El feminismo interpela al campo popular, interpela al kirchnerismo y al peronismo. No se trata de que nos subamos al tren porque “garpa”, nos saquemos la foto con el pañuelo y listo. Si pensamos así estamos frites, y cuando es impostado, se nota mucho. Se trata de que el feminismo nos atraviese y nos revolucione. Nos transforme en otra cosa, en algo mejor. Es una tarea donde el protagonismo lo tienen las compañeras, que están transformando la política y la sociedad.

La construcción
Dijo Máximo Kirchner inaugurando un local en Lomas de Zamora:

“Tenemos que ser inteligentes. Miren, no hay que reconstruir lo que fue. Tenemos que animarnos a construir lo que viene con lo mejor de los 12 años que sucedieron y con aquella linda historia que tenemos con San Martín, Rosas, Perón, Yrigoyen y Alfonsín. Tenemos que tener la capacidad de síntesis superadora, y no enamorarnos de aquellos momentos que por buenos siempre vamos a recordar”.

“Ustedes, que tienen toda la fuerza, que es su voto, que es su militancia, vayan calle a calle y barrio a barrio este año. Este año no hay elecciones. Es el año de la construcción. Pero no de una unidad por la unidad misma. Una unidad que sea firme y consistente que permita dar las peleas que tiene por delante el pueblo argentino. Que aprendamos de esto que venimos viendo en estos días con las compañeras en el 8M, les trabajadores el 21, con lo que fue la resistencia en diciembre en la Plaza de los Dos Congresos. Hay una oportunidad”.

Seamos inteligentes, repite varias veces. No se trata de reconstruir el 54% de 2011. Eso no va a volver, ya fue. Ahora toca otra cosa. Nos toca construir una unidad para dar las peleas que tiene por delante el pueblo argentino. No es la unidad por la unidad misma. Eso es verso para la gilada.

¿Cuáles serán las peleas por delante del pueblo argentino? Ahora mismo, por ejemplo, tenemos por delante la posibilidad de acompañar los pañuelos verdes y juntar votos para lograr el aborto legal. No sacarse la foto. Comprometerse políticamente a esa lucha. Eso es hacer kirchnerismo. Aprovechar la coyuntura para empujar la ampliación de derechos.

Hay una oportunidad. En el 2018 van a pasar cosas, muchas cosas. Habrá acontecimientos nuevos, a los que deberemos entregar nuestros cuerpos, nuestros corazones y nuestras cabezas siendo inteligentes, como pide Máximo. La victoria popular del año que viene se conquista en la lucha popular de este año.

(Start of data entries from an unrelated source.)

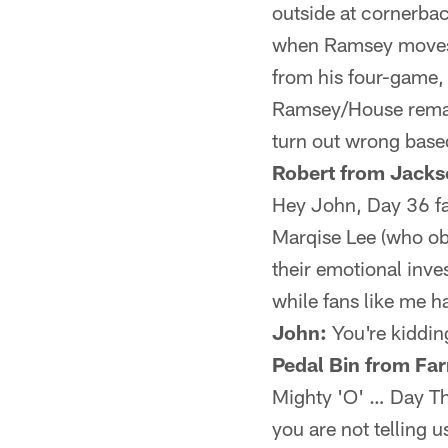
outside at cornerba
when Ramsey moves i
from his four-game, 
Ramsey/House remai
turn out wrong bas
Robert from Jackso
Hey John, Day 36 fa
Marqise Lee (who obv
their emotional inves
while fans like me 
John:
You're kidding
Pedal Bin from Fa
Mighty 'O' … Day Thr
you are not telling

La militancia política de base tiene quizás la tarea más importante. El 2018 es un año de construcción. En la medida en que se deterioren las condiciones económicas (que lo harán) y el descontento social busque organización y representación, ahí tenemos que estar. Organizar el descontento es hoy una tarea posible y necesaria.

Ya no estamos en el desierto del 2016, donde nos juntábamos en plazas entre nosotres a darnos aliento y cantar que vamos a volver. Los tiempos se aceleran y ahora pasan cosas. Hay conflictos por doquier. Hay malestares que politizar. Hay pueblo por organizar. Las condiciones son excelentes para hacer kirchnerismo, kirchnerismo del bueno, el kirchnerismo que se viene: revolucionario, feminista, popular, transformador. El kirchnerismo del futuro, que va a vencer.